• _Directions for this task_
While you copy the lines below, skip the pictures and keep the rest exact.

• _Provided data_
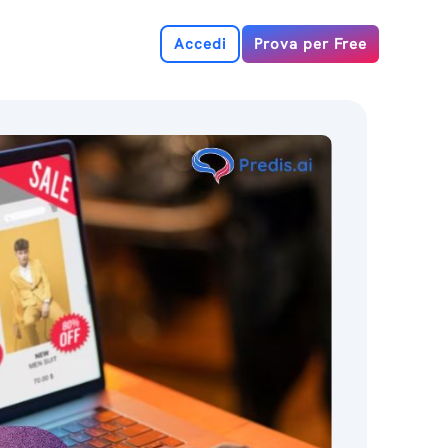
Accedi
Prova per Free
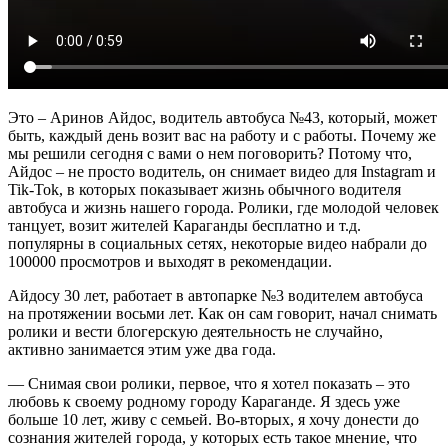
Это – Аринов Айдос, водитель автобуса №43, который, может
быть, каждый день возит вас на работу и с работы. Почему же
мы решили сегодня с вами о нем поговорить? Потому что,
Айдос – не просто водитель, он снимает видео для Instagram и
Tik-Tok, в которых показывает жизнь обычного водителя
автобуса и жизнь нашего города. Ролики, где молодой человек
танцует, возит жителей Караганды бесплатно и т.д.
популярны в социальных сетях, некоторые видео набрали до
100000 просмотров и выходят в рекомендации.
Айдосу 30 лет, работает в автопарке №3 водителем автобуса
на протяжении восьми лет. Как он сам говорит, начал снимать
ролики и вести блогерскую деятельность не случайно,
активно занимается этим уже два года.
— Снимая свои ролики, первое, что я хотел показать – это
любовь к своему родному городу Караганде. Я здесь уже
больше 10 лет, живу с семьей. Во-вторых, я хочу донести до
сознания жителей города, у которых есть такое мнение, что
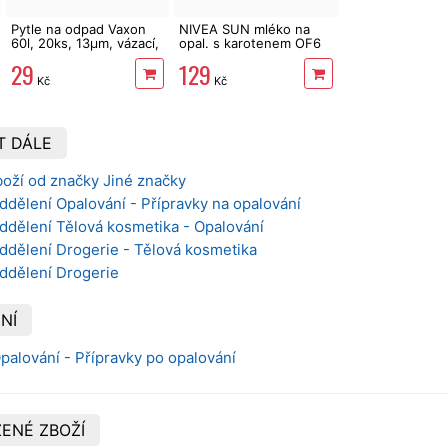
Pytle na odpad Vaxon
NIVEA SUN mléko na
60l, 20ks, 13µm, vázací,
opal. s karotenem OF6
fialové, levandule
200 ml
29
129
Kč
Kč
T DÁLE
boží od značky Jiné značky
ddělení Opalování - Přípravky na opalování
ddělení Tělová kosmetika - Opalování
ddělení Drogerie - Tělová kosmetika
oddělení Drogerie
NÍ
Opalování - Přípravky po opalování
ENÉ ZBOŽÍ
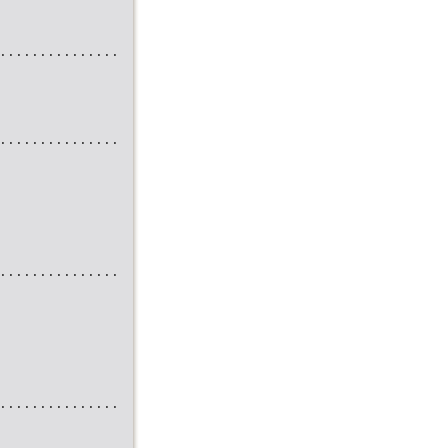
...............
...............
...............
...............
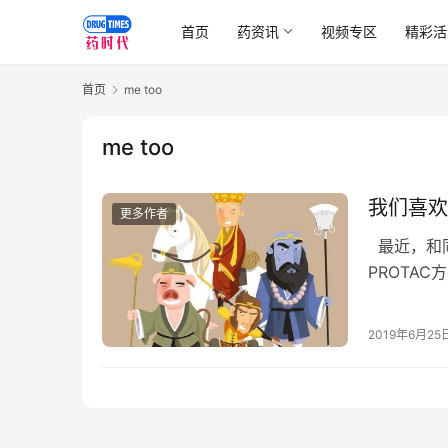
首页
药资讯
视频专区
精彩活
首页
me too
me too
我们喜欢
更多作者
最近，和
PROTA
子，还有双
2019年6月25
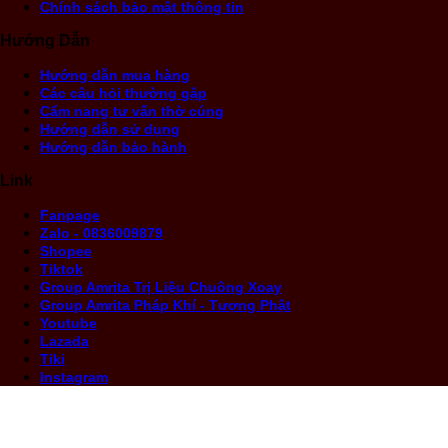
Chính sách bảo mật thông tin
Hướng Dẫn
Hướng dẫn mua hàng
Các câu hỏi thường gặp
Cẩm nang tư vấn thờ cúng
Hướng dẫn sử dụng
Hướng dẫn bảo hành
Link
Fanpage
Zalo - 0836009879
Shopee
Tiktok
Group Amrita Trị Liệu Chuông Xoay
Group Amrita Pháp Khí - Tượng Phật
Youtube
Lazada
Tiki
Instagram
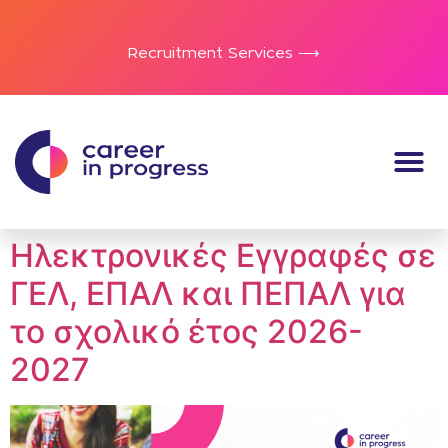
Recruitment Services ⟶
Ηλεκτρονικές Εγγραφές σε
ΓΕΛ, ΕΠΑΛ και ΠΕΠΑΛ για
το σχολικό έτος 2026-
2027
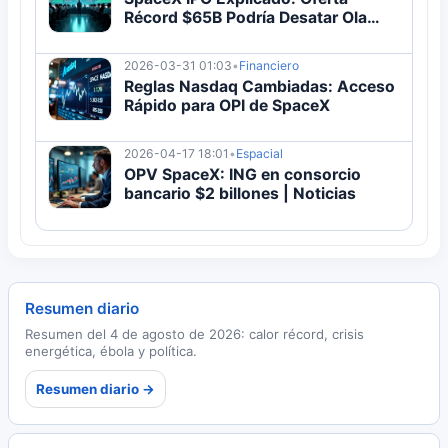
Récord $65B Podría Desatar Ola
Tech
2026-03-31 01:03
•
Financiero
Reglas Nasdaq Cambiadas: Acceso
Rápido para OPI de SpaceX
2026-04-17 18:01
•
Espacial
OPV SpaceX: ING en consorcio
bancario $2 billones | Noticias
Resumen diario
Resumen del 4 de agosto de 2026: calor récord, crisis
energética, ébola y política.
Resumen diario →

• _Result for this exercise_
Accedi
Prova per Free
Это – Аринов Айдос, водитель автобуса №43, который, может
быть, каждый день возит вас на работу и с работы. Почему же
мы решили сегодня с вами о нем поговорить? Потому что,
Айдос – не просто водитель, он снимает видео для Instagram и
Tik-Tok, в которых показывает жизнь обычного водителя
автобуса и жизнь нашего города. Ролики, где молодой человек
танцует, возит жителей Караганды бесплатно и т.д.
популярны в социальных сетях, некоторые видео набрали до
100000 просмотров и выходят в рекомендации.
Айдосу 30 лет, работает в автопарке №3 водителем автобуса
на протяжении восьми лет. Как он сам говорит, начал снимать
ролики и вести блогерскую деятельность не случайно,
активно занимается этим уже два года.
— Снимая свои ролики, первое, что я хотел показать – это
любовь к своему родному городу Караганде. Я здесь уже
больше 10 лет, живу с семьей. Во-вторых, я хочу донести до
сознания жителей города, у которых есть такое мнение, что
Pytle na odpad Vaxon
NIVEA SUN mléko na
60l, 20ks, 13µm, vázací,
opal. s karotenem OF6
fialové, levandule
200 ml
29
129
Kč
Kč
T DÁLE
boží od značky Jiné značky
ddělení Opalování - Přípravky na opalování
ddělení Tělová kosmetika - Opalování
ddělení Drogerie - Tělová kosmetika
oddělení Drogerie
NÍ
Opalování - Přípravky po opalování
ENÉ ZBOŽÍ
...............
...............
...............
...............
首页
药资讯
视频专区
精彩活
首页
me too
me too
我们喜欢
更多作者
最近，和
PROTA
子，还有双
2019年6月25
Chính sách bảo mật thông tin
Hướng Dẫn
Hướng dẫn mua hàng
Các câu hỏi thường gặp
Cẩm nang tư vấn thờ cúng
Hướng dẫn sử dụng
Hướng dẫn bảo hành
Link
Fanpage
Zalo - 0836009879
Shopee
Tiktok
Group Amrita Trị Liệu Chuông Xoay
Group Amrita Pháp Khí - Tượng Phật
Youtube
Lazada
Tiki
Instagram
Recruitment Services ⟶
Ηλεκτρονικές Εγγραφές σε
ΓΕΛ, ΕΠΑΛ και ΠΕΠΑΛ για
το σχολικό έτος 2026-
2027
Récord $65B Podría Desatar Ola
Tech
2026-03-31 01:03
•
Financiero
Reglas Nasdaq Cambiadas: Acceso
Rápido para OPI de SpaceX
2026-04-17 18:01
•
Espacial
OPV SpaceX: ING en consorcio
bancario $2 billones | Noticias
Resumen diario
Resumen del 4 de agosto de 2026: calor récord, crisis
energética, ébola y política.
Resumen diario →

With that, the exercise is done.